Click to learn more about author Aditi Sinha.
“Location” is critical for app-based delivery, logistics, and mobility companies.
Who is this for?
An app-based delivery company delivers whatever users order through their app right at the user’s location, anytime. On-demand companies, such as food delivery companies, supply chain companies like e-commerce businesses, hyperlocal delivery companies, and mobility companies, all come under this category.
So, what is common to all these businesses with on-ground operations? The answer is — location. Every event happens somewhere, and, as a result, knowing that location becomes important in driving the business forward. Hence, location becomes very important as a parameter to include in strategies and decisions.
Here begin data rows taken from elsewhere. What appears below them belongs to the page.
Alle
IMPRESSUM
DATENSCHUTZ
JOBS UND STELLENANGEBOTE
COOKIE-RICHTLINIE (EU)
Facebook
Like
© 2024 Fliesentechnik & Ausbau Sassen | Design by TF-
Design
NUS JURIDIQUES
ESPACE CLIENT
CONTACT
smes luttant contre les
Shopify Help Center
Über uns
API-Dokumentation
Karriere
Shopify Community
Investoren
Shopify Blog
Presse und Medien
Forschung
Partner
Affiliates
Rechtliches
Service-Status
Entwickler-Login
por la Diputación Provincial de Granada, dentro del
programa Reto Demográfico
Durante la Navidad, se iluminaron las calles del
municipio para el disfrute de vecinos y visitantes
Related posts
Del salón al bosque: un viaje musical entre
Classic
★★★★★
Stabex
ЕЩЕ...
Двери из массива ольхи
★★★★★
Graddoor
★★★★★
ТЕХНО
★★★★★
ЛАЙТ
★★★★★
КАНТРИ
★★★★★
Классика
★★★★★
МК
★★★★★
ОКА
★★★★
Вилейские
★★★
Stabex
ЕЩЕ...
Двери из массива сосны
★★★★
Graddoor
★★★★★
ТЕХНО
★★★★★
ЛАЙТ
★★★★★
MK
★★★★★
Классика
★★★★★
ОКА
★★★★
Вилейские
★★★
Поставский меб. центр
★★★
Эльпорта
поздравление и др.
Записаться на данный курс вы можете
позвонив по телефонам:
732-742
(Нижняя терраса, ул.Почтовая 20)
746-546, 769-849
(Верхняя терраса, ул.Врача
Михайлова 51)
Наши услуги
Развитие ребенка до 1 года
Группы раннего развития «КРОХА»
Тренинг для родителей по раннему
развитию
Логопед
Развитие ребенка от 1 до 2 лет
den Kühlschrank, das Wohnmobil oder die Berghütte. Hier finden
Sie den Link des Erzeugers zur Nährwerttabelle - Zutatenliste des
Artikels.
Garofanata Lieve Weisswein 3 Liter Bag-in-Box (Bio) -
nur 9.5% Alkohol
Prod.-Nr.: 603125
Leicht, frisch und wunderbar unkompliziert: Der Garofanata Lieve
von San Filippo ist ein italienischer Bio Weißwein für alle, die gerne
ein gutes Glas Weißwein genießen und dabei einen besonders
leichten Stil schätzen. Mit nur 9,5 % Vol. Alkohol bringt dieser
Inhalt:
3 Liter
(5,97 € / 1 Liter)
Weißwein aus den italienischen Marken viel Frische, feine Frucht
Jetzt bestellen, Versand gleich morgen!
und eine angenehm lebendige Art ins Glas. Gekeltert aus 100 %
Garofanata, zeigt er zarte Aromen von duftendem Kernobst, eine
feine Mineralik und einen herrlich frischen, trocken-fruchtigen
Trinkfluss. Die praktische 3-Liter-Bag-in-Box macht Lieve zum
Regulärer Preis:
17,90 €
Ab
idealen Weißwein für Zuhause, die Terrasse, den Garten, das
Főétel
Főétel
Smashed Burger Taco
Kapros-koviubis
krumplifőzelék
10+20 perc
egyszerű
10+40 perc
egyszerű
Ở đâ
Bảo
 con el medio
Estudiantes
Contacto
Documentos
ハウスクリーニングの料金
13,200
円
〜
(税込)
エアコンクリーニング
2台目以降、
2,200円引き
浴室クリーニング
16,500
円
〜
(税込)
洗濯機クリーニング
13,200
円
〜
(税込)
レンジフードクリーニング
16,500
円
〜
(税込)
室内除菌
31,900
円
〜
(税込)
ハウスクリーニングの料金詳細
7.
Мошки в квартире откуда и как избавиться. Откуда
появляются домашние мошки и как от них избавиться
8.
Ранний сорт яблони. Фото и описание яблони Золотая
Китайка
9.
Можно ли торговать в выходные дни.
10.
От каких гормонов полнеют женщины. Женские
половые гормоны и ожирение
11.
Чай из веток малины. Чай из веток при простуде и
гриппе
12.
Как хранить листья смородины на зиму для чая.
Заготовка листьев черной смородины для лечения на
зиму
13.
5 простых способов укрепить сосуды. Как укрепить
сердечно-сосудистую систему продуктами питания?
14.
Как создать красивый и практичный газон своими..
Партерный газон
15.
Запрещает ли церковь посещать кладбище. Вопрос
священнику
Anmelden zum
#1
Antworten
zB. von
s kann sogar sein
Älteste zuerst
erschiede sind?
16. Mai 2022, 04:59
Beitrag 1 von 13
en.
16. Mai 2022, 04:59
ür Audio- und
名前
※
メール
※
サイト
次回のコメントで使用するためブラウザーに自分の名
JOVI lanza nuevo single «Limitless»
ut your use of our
But, how can user acquisition, conversion, and retention be increased using location analytics? Believe it or not, geographic patterns about these metrics can tell us a lot about our business and users. For example:
A lot of people open your app. But not everyone ends up placing an order. A number of them churn out. What does this mean? It means that they don’t convert to customers. It is crucial to know where this churn density is worryingly high.
In this piece, we will explore how you can improve your user acquisition, conversion, and retention using location analytics.
Maximizing User Acquisition
Acquiring users in locations where there is already demand will help to reduce your CAC (customer acquisition cost). This is why the metric of latent demand becomes very important in terms of app installs, searches, and orders placed — in order to realize where you want to expand next.
What do we mean by expansion? You can use this insight to decide where to open up a new vehicle station, where you need to establish partnerships with stores, restaurants, or charging stations, and/or which location to become serviceable in.
When it comes to mobility companies, the burning questions that are foremost in the minds of CXOs will be: How do my most important users behave? Where do they move to? Do they show any specific patterns, etc.?
Increasing User Conversion
Churn is at the core of conversion, and that philosophy guides the entire decision-making process at a business. Today, when people do churn analysis, they only look at the persona and that step of the funnel. Every user that didn’t convert is revenue lost right in front of their eyes.
However, analyzing where the churn is happening is critical because that helps to identify where you need to improve operations, adjust provision supply, or do offline marketing.
Between when a user opens the app to when they finally make a payment for their order, there are a large number of steps that occur in between within the app.
To book a ride:
Enter destination → Searching the nearest bike → Selecting the bike → Starting the trip.
To order food:
Select cuisine → Select restaurant → Select the dish → Checkout → Make payment.
For example, a grocery company that we are working with realized that people were churning out from the ordering process once they saw the SLAs and realized they could get better SLAs somewhere else! When we plotted the churn data, we noticed some high-density clusters in some specific cities, and the team started focusing on provisioning more delivery partners in those areas.
Increasing User Retention
After converting a single user, how do you ensure repeatability and retention? After all, we all know that retention is one of the most important metrics for a company as it ensures consistent revenue. But with more and more competition and increased choices available to users, one can switch apps at the tap of a button — something that makes retention tougher.
Location can help in retaining users as well as pushing very targeted promotions based on the user’s location and behavior.
For example, if you are a micro-mobility company who has just discovered that college students traveling from the campus are your power users, you might consider subsidizing those routes to incentivize them!
This is a form of out-of-home (OOH) advertising. It is a popular marketing strategy to nurture and retain your users, and the success of this strategy depends on the right messaging and the location.
How Can You Use This Location Data?
Web marketers use Google Analytics to understand the health of their web page and to leverage user behavior to make strategic decisions. Similarly, a lot of companies are on the lookout for any SaaS tool that can help businesses with on-ground operations to leverage location data and make decisions on a hyperlocal scale.
Companies sometimes try to build these tools internally, but the dashboards are often not customizable, and this requires a lot of effort and time from the engineering teams. A tool that could help business teams make quick, strategic decisions without having to wait for answers to their queries from the Data Science teams could help businesses grow.
How can you improve in the discussed areas using location analytics?
Demand mapping lets you analyze the search results, user behavior patterns, and their geographic spread by running your collected location data through analyses. Growth heads can use these insights to identify which areas have gone untapped for the business in different categories.
Churn analysis helps you track how, why, and where users who open the app end up not converting into paying customers. Whether you need to open a vehicle station hub to provide more stations or call the manager of the restaurant with the highest prep time or do some offline events — the decision is yours.
What if you knew exactly when and where to shoot offline advertisements to increase user retention, all derived from your location data? Workflow modules help companies to send very targeted geo-promotions to their users or get alerts in case their KPIs observe anomalies.